Il ciclo era stato aperto dalla mostra, curata dall’Associazione Libere Sinergie, “Come eri vestita?” che esponeva gli abiti che le vittime di violenza sessuale indossavano al momento dello stupro. Il programma di questa rassegna prevedeva altri due progetti che riguardavano le scienziate e le madri costituenti.

 

Il rapido peggioramento della situazione sanitaria non rese possibile la prosecuzione dell’iniziativa che ora – grazie all’impegno dell’Assessorato alle Pari Opportunità e dell’Associazione Toponomastica femminile – riprenderà con una formula itinerante.

Si comincerà con la mostra sulle scienziate.

 

A partire da giovedì 11 febbraio, in concomitanza con la “Giornata Internazionale delle donne e ragazze nella scienza”, i pannelli che raccontano le protagoniste del mondo scientifico saranno esposte presso il plesso Virgilio del Primo Istituto Comprensivo.

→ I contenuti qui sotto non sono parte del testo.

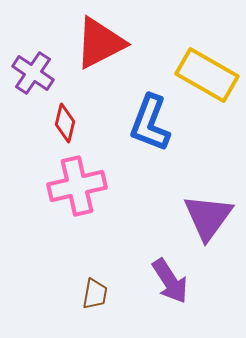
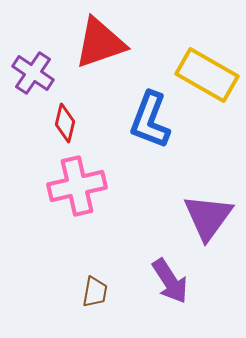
red triangle: rotated 8 degrees clockwise
blue L-shape: moved 3 px up
brown trapezoid: moved 2 px up
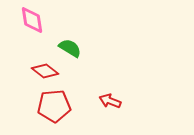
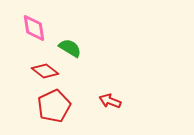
pink diamond: moved 2 px right, 8 px down
red pentagon: rotated 20 degrees counterclockwise
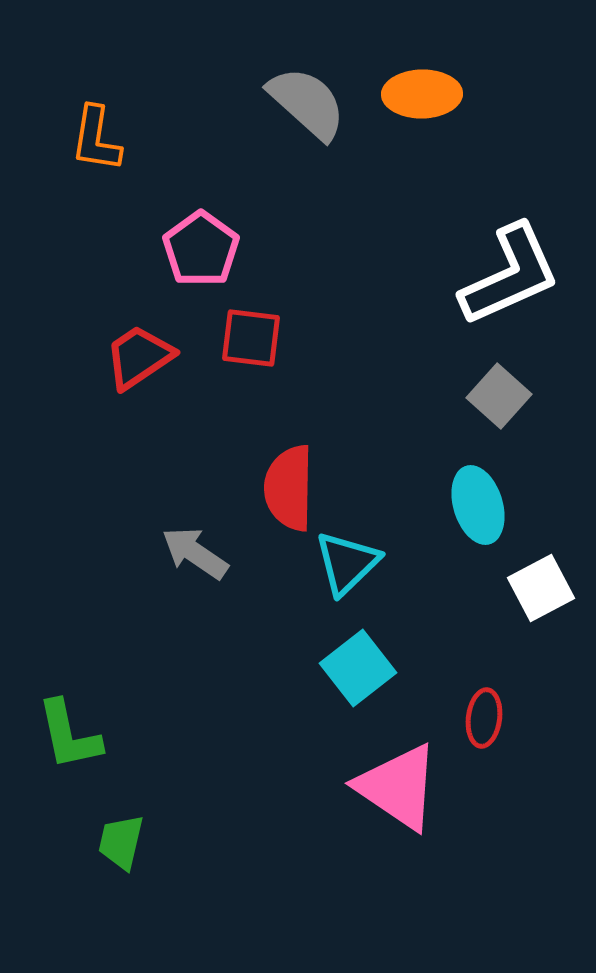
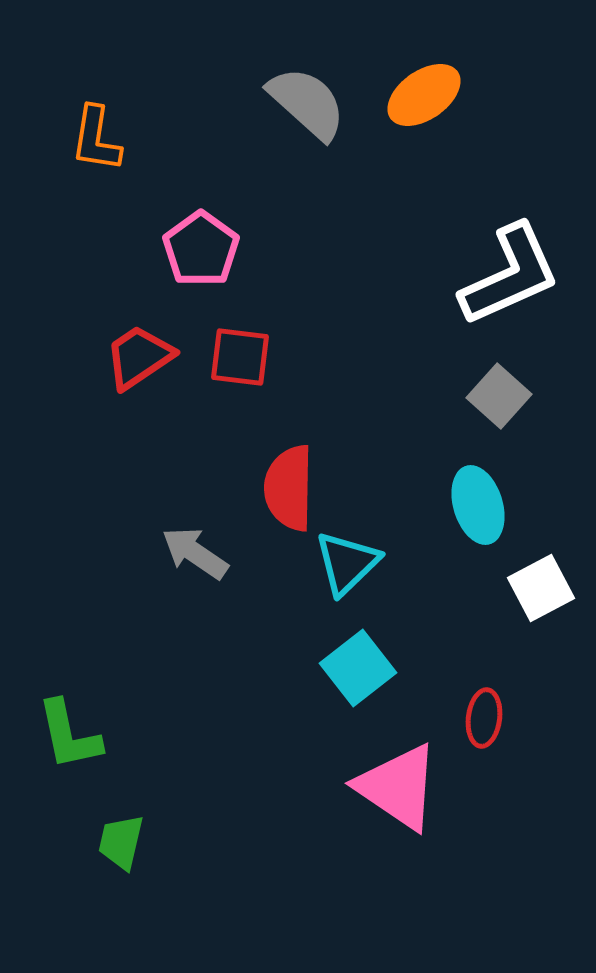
orange ellipse: moved 2 px right, 1 px down; rotated 34 degrees counterclockwise
red square: moved 11 px left, 19 px down
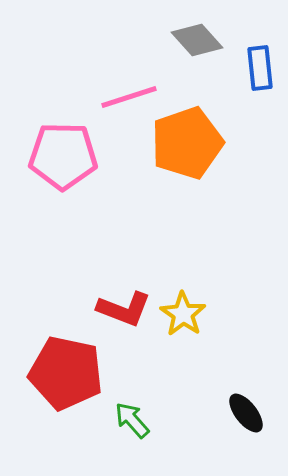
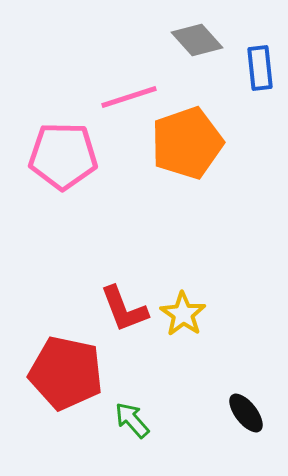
red L-shape: rotated 48 degrees clockwise
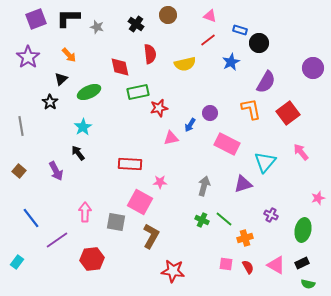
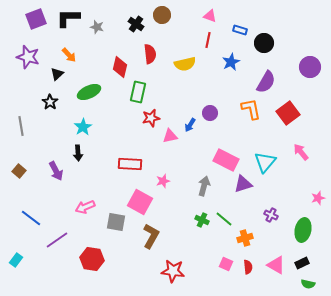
brown circle at (168, 15): moved 6 px left
red line at (208, 40): rotated 42 degrees counterclockwise
black circle at (259, 43): moved 5 px right
purple star at (28, 57): rotated 20 degrees counterclockwise
red diamond at (120, 67): rotated 25 degrees clockwise
purple circle at (313, 68): moved 3 px left, 1 px up
black triangle at (61, 79): moved 4 px left, 5 px up
green rectangle at (138, 92): rotated 65 degrees counterclockwise
red star at (159, 108): moved 8 px left, 10 px down
pink triangle at (171, 138): moved 1 px left, 2 px up
pink rectangle at (227, 144): moved 1 px left, 16 px down
black arrow at (78, 153): rotated 147 degrees counterclockwise
pink star at (160, 182): moved 3 px right, 1 px up; rotated 16 degrees counterclockwise
pink arrow at (85, 212): moved 5 px up; rotated 114 degrees counterclockwise
blue line at (31, 218): rotated 15 degrees counterclockwise
red hexagon at (92, 259): rotated 15 degrees clockwise
cyan rectangle at (17, 262): moved 1 px left, 2 px up
pink square at (226, 264): rotated 16 degrees clockwise
red semicircle at (248, 267): rotated 24 degrees clockwise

Questo progetto, curato dall’Associazione Toponomastica Femminile, mette sotto i riflettori gli sforzi scientifici compiuti dalle donne e le conquiste ottenute nonostante gli ostacoli e gli impedimenti che hanno dovuto superare.

 

La mostra dal 22 febbraio sarà esposta nel plesso Bilotta del Secondo Istituto Comprensivo e dall’8 marzo nel plesso San Francesco del Terzo Istituto Comprensivo.

 

“Nel solco delle iniziative in favore della parità di genere, portiamo una significativa mostra sulle scienziate in giro per le scuole di Francavilla Fontana – dichiara l’Assessore alle Pari Opportunità Sergio Tatarano – L’intento è declinare al femminile un mondo ancora con percentuali maschili superiori al 70%. Il lavoro di semina da parte dell’Amministrazione Comunale continua, certi come siamo che raccoglieremo una comunità più equa e quindi più libera.”